A moins que le patron ne doive s’en prendre qu’à lui-même et à sa photo en tenue SM, bodybuildé, masqué, tatoué – des codes gay éloignés des usages au sein de la haute fonction publique – qu’il accorda à l’association Aides reprise par Act Up pour un calendrier. “Ce type est fou, il n’a pas à s’afficher comme ça” se serait étranglé Sarkozy. Et comme le fit remarquer Cluzel dans un communiqué, il est difficile d’accorder “le moindre crédit à des affirmations qui porteraient si gravement atteinte à son intégrité, à son honneur et à ceux des personnels de Radio France”. Car l’hypothèse la plus probable du départ de Cluzel tient surtout au désir de Sarkozy de resserrer les boulons. Billets assassins de Stéphane Guillon et Didier Porte, interviews musclées de Nicolas Demorand, éditos politiques critiques de Thomas Legrand, sans parler des émissions de Daniel Mermet : les vedettes d’Inter ont le tort de ne pas jouer la petite musique du pouvoir. Cluzel aura commis l’impair (c’est son honneur) de vouloir préserver une certaine liberté de ton.

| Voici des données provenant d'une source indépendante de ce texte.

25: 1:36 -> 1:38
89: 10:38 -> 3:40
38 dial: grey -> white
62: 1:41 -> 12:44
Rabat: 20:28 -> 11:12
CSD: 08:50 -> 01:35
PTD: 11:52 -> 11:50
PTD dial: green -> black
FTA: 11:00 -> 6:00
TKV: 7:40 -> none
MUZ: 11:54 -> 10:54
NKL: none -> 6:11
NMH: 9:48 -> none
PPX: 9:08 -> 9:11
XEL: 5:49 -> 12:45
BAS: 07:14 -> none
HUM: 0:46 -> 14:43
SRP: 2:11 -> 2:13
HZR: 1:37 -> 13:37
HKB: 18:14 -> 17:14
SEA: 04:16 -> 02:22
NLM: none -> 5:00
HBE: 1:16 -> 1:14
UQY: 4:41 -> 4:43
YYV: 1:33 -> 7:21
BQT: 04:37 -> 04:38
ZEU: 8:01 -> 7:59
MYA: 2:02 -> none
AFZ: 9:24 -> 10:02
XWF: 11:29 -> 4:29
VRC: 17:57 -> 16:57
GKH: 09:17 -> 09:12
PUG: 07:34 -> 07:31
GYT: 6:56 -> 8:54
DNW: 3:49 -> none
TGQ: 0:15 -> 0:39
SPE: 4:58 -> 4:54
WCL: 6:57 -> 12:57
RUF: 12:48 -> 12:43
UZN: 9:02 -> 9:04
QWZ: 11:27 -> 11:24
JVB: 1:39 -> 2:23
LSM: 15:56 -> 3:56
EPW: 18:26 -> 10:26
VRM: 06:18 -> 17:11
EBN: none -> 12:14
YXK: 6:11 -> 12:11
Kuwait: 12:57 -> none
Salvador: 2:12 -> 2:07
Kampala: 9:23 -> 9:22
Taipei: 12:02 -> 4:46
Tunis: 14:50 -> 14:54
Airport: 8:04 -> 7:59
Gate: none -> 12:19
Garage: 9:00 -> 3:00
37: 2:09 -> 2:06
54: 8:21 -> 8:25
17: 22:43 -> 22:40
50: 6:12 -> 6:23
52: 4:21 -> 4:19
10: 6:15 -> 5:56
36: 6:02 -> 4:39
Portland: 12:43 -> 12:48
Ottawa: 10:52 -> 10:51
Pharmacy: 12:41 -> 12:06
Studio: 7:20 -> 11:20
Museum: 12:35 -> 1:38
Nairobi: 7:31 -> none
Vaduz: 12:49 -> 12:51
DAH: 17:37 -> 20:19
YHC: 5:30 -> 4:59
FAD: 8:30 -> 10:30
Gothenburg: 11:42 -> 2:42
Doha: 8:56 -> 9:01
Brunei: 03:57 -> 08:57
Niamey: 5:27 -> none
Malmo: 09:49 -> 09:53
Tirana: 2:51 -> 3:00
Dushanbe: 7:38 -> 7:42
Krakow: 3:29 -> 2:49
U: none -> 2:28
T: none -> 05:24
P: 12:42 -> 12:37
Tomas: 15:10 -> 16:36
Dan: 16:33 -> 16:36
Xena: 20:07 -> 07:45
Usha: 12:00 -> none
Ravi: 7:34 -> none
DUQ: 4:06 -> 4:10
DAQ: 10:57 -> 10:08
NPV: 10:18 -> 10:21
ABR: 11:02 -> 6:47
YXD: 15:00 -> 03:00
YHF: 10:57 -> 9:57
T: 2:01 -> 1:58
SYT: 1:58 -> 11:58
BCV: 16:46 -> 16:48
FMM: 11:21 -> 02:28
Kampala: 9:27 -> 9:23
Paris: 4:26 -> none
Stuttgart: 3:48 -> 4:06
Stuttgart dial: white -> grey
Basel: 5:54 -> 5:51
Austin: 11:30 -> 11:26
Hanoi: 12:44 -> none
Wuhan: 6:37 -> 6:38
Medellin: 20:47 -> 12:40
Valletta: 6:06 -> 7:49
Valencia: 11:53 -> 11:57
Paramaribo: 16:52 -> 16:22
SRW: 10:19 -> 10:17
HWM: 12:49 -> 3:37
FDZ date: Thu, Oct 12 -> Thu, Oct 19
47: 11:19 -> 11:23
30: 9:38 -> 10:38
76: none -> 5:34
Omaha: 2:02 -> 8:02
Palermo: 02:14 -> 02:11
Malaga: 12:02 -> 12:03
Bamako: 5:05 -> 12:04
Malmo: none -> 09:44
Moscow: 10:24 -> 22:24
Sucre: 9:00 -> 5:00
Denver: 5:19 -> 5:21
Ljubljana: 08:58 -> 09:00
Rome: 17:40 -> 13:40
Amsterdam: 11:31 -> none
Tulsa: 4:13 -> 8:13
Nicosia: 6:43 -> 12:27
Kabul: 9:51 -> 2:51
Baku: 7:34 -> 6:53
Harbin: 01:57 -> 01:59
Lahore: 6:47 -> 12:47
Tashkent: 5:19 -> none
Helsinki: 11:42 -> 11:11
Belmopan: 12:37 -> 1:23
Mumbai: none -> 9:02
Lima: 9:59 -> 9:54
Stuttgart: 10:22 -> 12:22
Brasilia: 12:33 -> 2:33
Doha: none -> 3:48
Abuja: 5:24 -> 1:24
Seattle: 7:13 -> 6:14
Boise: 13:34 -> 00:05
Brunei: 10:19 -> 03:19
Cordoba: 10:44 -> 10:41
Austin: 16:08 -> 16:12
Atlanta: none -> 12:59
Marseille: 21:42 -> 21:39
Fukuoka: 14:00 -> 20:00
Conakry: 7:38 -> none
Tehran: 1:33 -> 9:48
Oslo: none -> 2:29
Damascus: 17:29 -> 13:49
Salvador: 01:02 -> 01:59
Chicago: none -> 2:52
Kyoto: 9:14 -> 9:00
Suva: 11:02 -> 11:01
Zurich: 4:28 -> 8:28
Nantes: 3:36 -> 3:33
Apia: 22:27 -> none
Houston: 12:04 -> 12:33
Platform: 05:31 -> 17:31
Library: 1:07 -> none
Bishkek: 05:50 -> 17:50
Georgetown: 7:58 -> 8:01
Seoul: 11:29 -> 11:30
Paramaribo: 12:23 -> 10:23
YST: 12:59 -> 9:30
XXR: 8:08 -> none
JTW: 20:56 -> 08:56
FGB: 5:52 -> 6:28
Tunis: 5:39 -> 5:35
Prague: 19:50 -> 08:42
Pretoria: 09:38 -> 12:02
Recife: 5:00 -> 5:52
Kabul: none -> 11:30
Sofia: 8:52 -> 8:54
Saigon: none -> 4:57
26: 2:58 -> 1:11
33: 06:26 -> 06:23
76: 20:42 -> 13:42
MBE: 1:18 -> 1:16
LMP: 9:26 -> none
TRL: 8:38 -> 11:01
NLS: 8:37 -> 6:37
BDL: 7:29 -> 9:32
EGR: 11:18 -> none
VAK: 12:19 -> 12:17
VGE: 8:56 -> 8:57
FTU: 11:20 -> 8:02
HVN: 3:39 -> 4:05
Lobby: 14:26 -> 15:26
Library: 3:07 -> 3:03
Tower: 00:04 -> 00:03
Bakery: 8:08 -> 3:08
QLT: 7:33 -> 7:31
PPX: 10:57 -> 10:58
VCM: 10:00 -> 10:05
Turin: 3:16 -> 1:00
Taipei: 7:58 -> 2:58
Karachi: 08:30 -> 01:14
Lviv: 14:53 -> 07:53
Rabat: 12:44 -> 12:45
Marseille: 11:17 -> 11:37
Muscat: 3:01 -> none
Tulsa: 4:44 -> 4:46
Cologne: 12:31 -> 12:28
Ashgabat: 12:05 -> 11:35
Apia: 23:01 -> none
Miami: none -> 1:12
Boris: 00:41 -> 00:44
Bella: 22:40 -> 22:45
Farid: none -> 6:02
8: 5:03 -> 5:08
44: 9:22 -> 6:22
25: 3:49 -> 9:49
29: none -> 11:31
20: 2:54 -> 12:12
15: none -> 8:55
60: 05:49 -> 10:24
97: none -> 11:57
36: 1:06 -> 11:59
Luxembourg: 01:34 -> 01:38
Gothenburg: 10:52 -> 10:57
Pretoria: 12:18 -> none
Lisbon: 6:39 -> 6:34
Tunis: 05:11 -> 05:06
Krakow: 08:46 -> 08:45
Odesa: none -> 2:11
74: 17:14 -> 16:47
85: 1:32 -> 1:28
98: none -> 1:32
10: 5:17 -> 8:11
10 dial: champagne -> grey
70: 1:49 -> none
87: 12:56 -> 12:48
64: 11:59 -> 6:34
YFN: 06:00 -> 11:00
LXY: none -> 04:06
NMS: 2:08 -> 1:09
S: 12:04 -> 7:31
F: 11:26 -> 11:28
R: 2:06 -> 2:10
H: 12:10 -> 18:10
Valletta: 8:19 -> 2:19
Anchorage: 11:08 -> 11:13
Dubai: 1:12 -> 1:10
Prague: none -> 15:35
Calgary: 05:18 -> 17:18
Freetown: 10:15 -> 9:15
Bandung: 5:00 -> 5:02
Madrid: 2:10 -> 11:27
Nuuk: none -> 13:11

Les semaines qui viennent seront l’occasion de voir jusqu’où ira Sarkozy. Une flopée de noms circule pour reprendre la direction de Radio France : des journalistes (Christophe Barbier, Laurent Joffrin, Jean-Marie Colombani), des patrons de médias et de maisons d’édition (Denis Jeambar, Emmanuel Hogg), ou ceux qui ont préparé les Etats généraux de la presse (Bernard Spitz, Arnaud de Puyfontaine, Bruno Patino). De gauche ou de droite, journaliste ou gestionnaire (d’un groupe de 4 000 personnes), le futur élu sera le jouet du prince, chargé de remettre un peu d’ordre (moral, politique) dans une maison trop relâchée à son goût. Prochain sur la liste : le boss de France Télévisions. L’ORTS (Office de Radio-Télévision Sarkozy) est en marche.